Currently, there is no language in the Heartbeat Protection Act that would trigger an outright ban, but an overturning of the privacy provision in Florida's constitution would uproot decades of precedent and open the door for a total abortion ban in the state, Cespedes said.
"That would be pretty extreme, but I don't know, right? It's like you can't say until this happens because some of that reliance on decades-old case law now seems to be in jeopardy," she said. "So much is hanging on how this current makeup of the court interprets this right."
The privacy provision was first voted into the state constitution in 1980 insuring "every natural person has the right to be let alone and free from governmental intrusion into his private life except as otherwise provided herein."
That right was challenged and reinforced in 1989 in a case known as "In Re T.W." where a pregnant minor tried to petition for a waiver of parental consent under a judicial bypass provision in order to obtain an abortion. However, the court found that it was unable to grant a waiver because it would've meant intruding upon the privacy of the pregnant minor from contraception to birth.
Abortion meds on a cliffhanger
While the state Supreme Court reviews the appeal, federal courts are looking into another change to abortion laws. Earlier this month, U.S. District Judge Matthew Kacsmaryk, of Texas, ruled that the Food and Drug Administration improperly approved the abortion pill mifepristone more than 20 years ago. His decision could remove the drug from Florida clinics and those across the country. The Supreme Court put that decision on hold Friday by temporarily blocking Kacsmaryk's decision until Wednesday night.
Drug-induced abortions make up 57% of Florida procedures, according to a report by the Centers for Disease Control and Prevention.
"That means then for various reasons, women are saying I'm early, I'm going to opt for this medical abortion, maybe for privacy reasons they want to do that," Cespedes said.
Mifepristone is part of a 2-pill procedure, the second being Misoprotosol. If Mifepristone is pulled, medicinal abortions would still be possible with Misoprotosol, but it’s slightly less effective and comes with more side effects.
"I don't foresee that this is necessarily going to eliminate access to medical abortion in states where abortion is still legal, like Florida. But it does hinder how it might impact a woman deciding should I do it or not?" Cespedes said. "Because the increased side effects may be a deterrent for some women in and of itself."
Confusion at the clinics
The legal battles are still playing out but they’re already having immediate impacts on clinics said Stephanie Loraine Piñeiro the executive director of the Access Florida Network.
“People are confused. People are unsure whether abortion is still legal or not. And that's on purpose,” Piñeiro said. "They want folks to be discouraged from getting abortions, they want folks to be ashamed of getting abortions, they want folks to be so confused that they don't bother, but they remain pregnant against their will. And that's not health care."
Access Florida clinics are receiving dozens of calls from people unclear about what is legal, Piñeiro said.
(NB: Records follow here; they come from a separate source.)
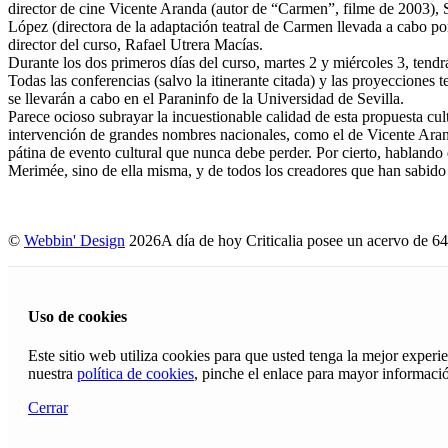
director de cine Vicente Aranda (autor de “Carmen”, filme de 2003), 
López (directora de la adaptación teatral de Carmen llevada a cabo po
director del curso, Rafael Utrera Macías.
Durante los dos primeros días del curso, martes 2 y miércoles 3, tendr
Todas las conferencias (salvo la itinerante citada) y las proyeccione
se llevarán a cabo en el Paraninfo de la Universidad de Sevilla.
Parece ocioso subrayar la incuestionable calidad de esta propuesta cul
intervención de grandes nombres nacionales, como el de Vicente Aranda
pátina de evento cultural que nunca debe perder. Por cierto, habland
Merimée, sino de ella misma, y de todos los creadores que han sabido 
©
Webbin' Design
2026
A día de hoy Criticalia posee un acervo de 64
Uso de cookies
Este sitio web utiliza cookies para que usted tenga la mejor exper
nuestra
política de cookies
, pinche el enlace para mayor informaci
Cerrar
Clinic employees said the confusion is tying up clinic resources and causing some women to not come in at all.
“It is also an opportunity for people to experience abortion stigma, receiving abortion misinformation, and seeing things that are false about abortion being unsafe,” Piñeiro said.
Piñeiro is worried that the changing landscape of abortions will continuously diminish the amount of patients clinics will be able to see. Recently, she spoke with a clinic about the number of patients it receives on its busiest day: Saturday.
"They saw 24 clients that day. And if the six-week abortion ban had been in effect, they would only have been able to see one client that day," Piñeiro said.
Florida’s legal landscape continues to shake with changes and the dust of which will not settle until two different judicial decisions are reached.